Furthermore, while miRNA expression profiles often undergo dynamic changes due to epigenetic factors [113], the commonly used methods to confirm differential miRNA:mRNA binding, such as in vitro luciferase reporter assays and miRNA overexpression [114], often ignore the physiological miRNA levels in vivo. Importantly, changes in a particular gene’s mRNA level are not always definitively reflected in the protein levels [115]. Studies of ncRNA-affected targets should always be accompanied by monitoring of the protein levels.

Finally, ncRNAs can directly and simultaneously modulate multiple targets – and as with transcription factors, that means their signal can transfer onto a vast number of indirect effectors. A single miRNA is usually predicted to modulate hundreds of mRNAs and thus may have multiple effects on cellular metabolism. Therefore, predictions of the cellular function of ncRNAs require verification if the ncRNA effects are direct.

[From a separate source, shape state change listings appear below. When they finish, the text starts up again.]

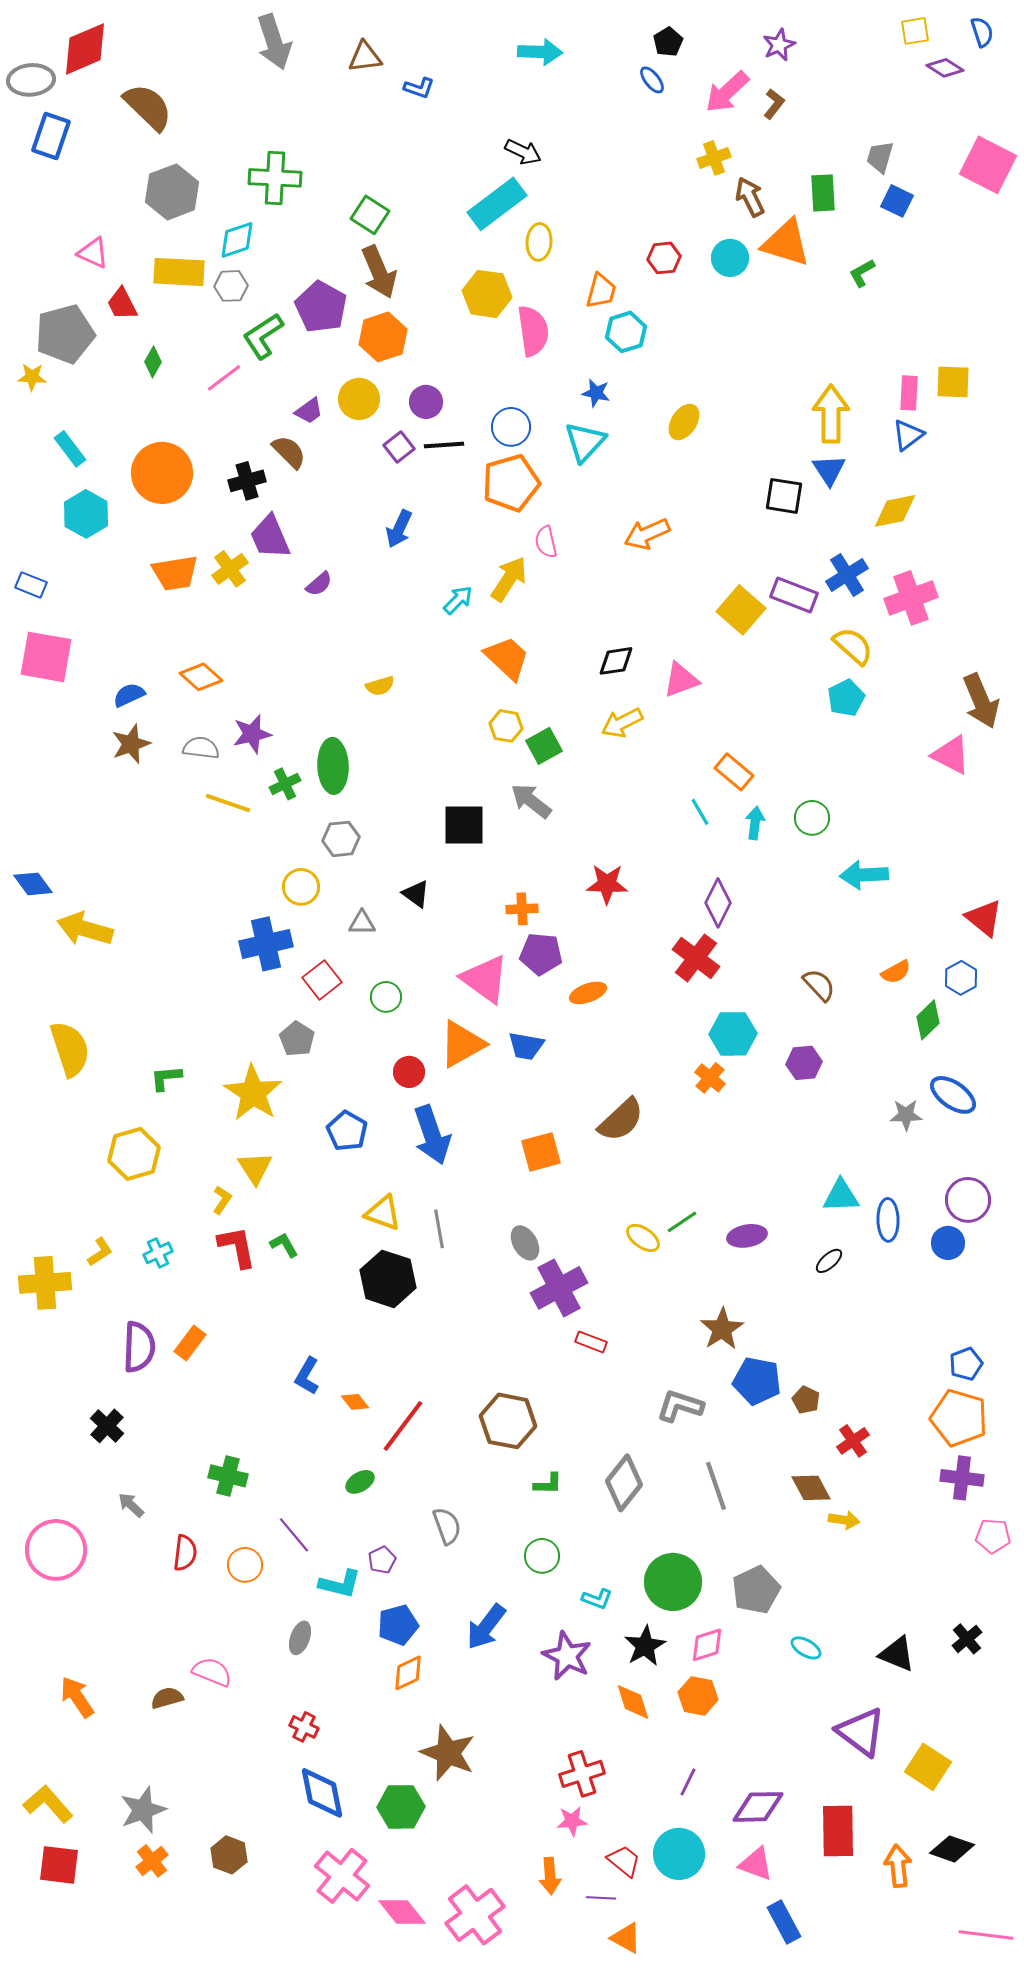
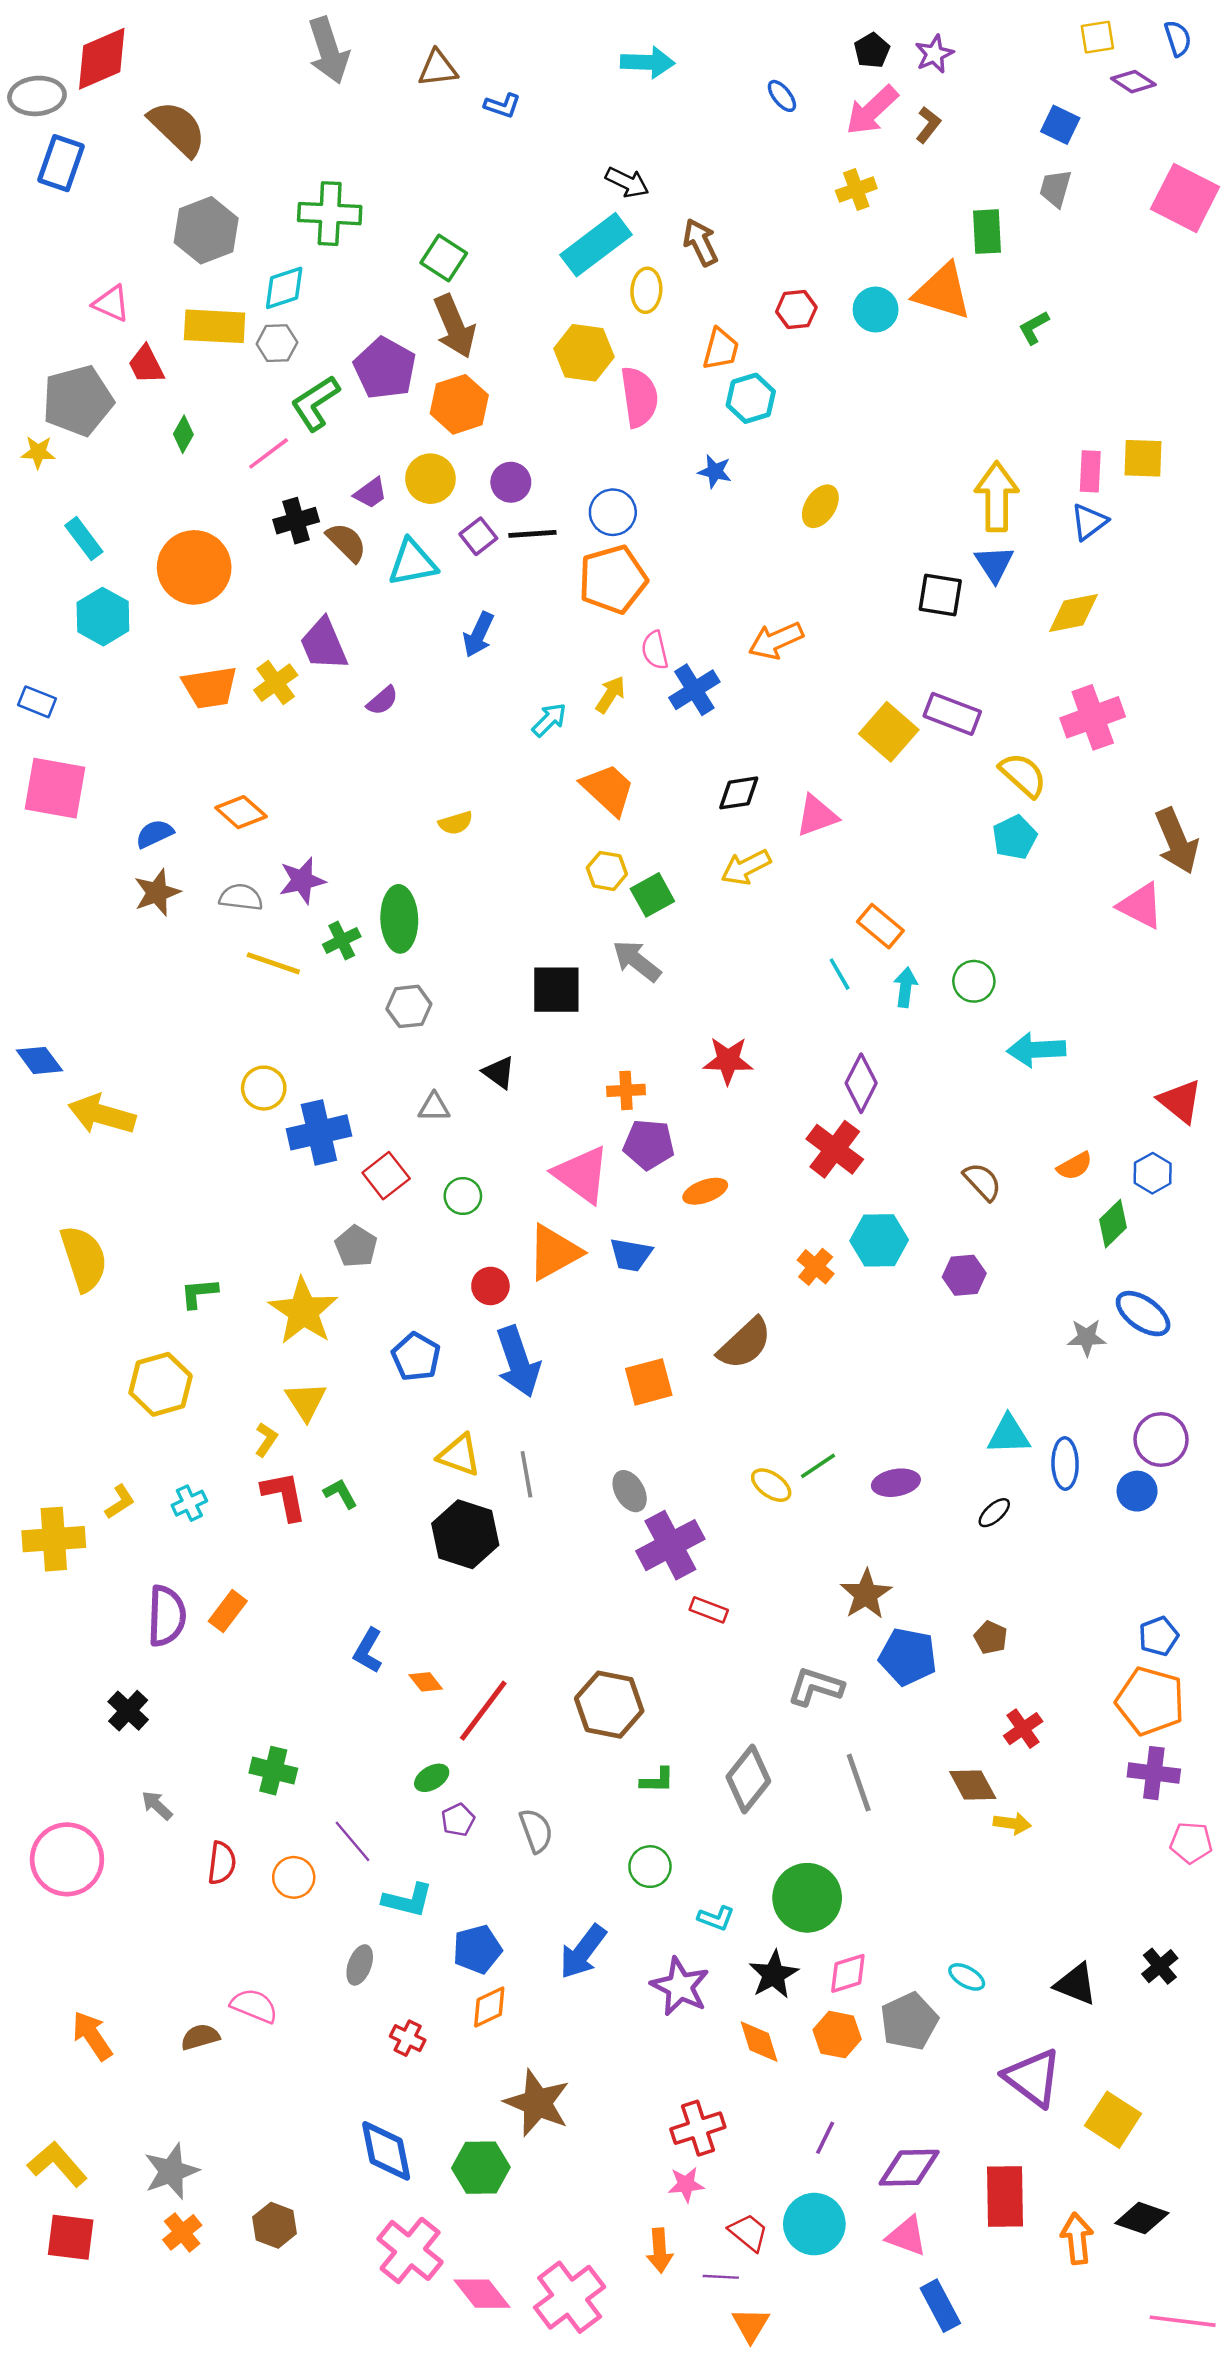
black pentagon: (668, 42) -> (872, 50), moved
brown arrow: (750, 197) -> (700, 242), moved
blue square: (897, 201) -> (1060, 125), moved
cyan triangle: (585, 442) -> (412, 563), moved, turned 36
black cross: (247, 481) -> (296, 521), moved
blue cross: (847, 575) -> (694, 690), moved
yellow arrow: (509, 579) -> (610, 695), size x0.7
yellow circle: (301, 887) -> (264, 1088), moved
orange cross: (710, 1078) -> (816, 1267), moved
brown pentagon: (806, 1400) -> (991, 1637), moved
purple pentagon: (382, 1560) -> (458, 1820), moved
gray pentagon: (756, 1590) -> (909, 2021), moved
red cross: (304, 1727) -> (408, 2038), moved
orange triangle: (626, 1938) -> (751, 2325), turned 32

Recently, guidelines were proposed for the functional annotation of miRNAs using the Gene Ontology classification [116]. Similar recommendations will hopefully soon be available for other ncRNA classes. The nomenclature for ncRNAs has not kept up with developments in the field, which often contributes to disparities in ncRNA functional assignments. Moreover, the nomenclature requires redefining to provide clear discrimination between putative and bona fide ncRNAs and to include: isomiRNAs (variants of mature miRNAs), and organellar miRNA (like mitochondria specific mitomiRNAs) [117]. Although these limitations can be challenging to address experimentally, they should be carefully considered when proposing a biological function for ncRNAs or connecting them with a disease phenotype.

We trust that CMBL will further provide a environment to integrate novel, high-quality findings regarding the role of ncRNA in cell biology and human disease. We are inviting researchers to submit manuscripts on these topics fulfilling the above-mentioned criteria in the belief that our journal provides a professional forum to exchange knowledge and experience concerning ncRNA function in controlling cellular processes.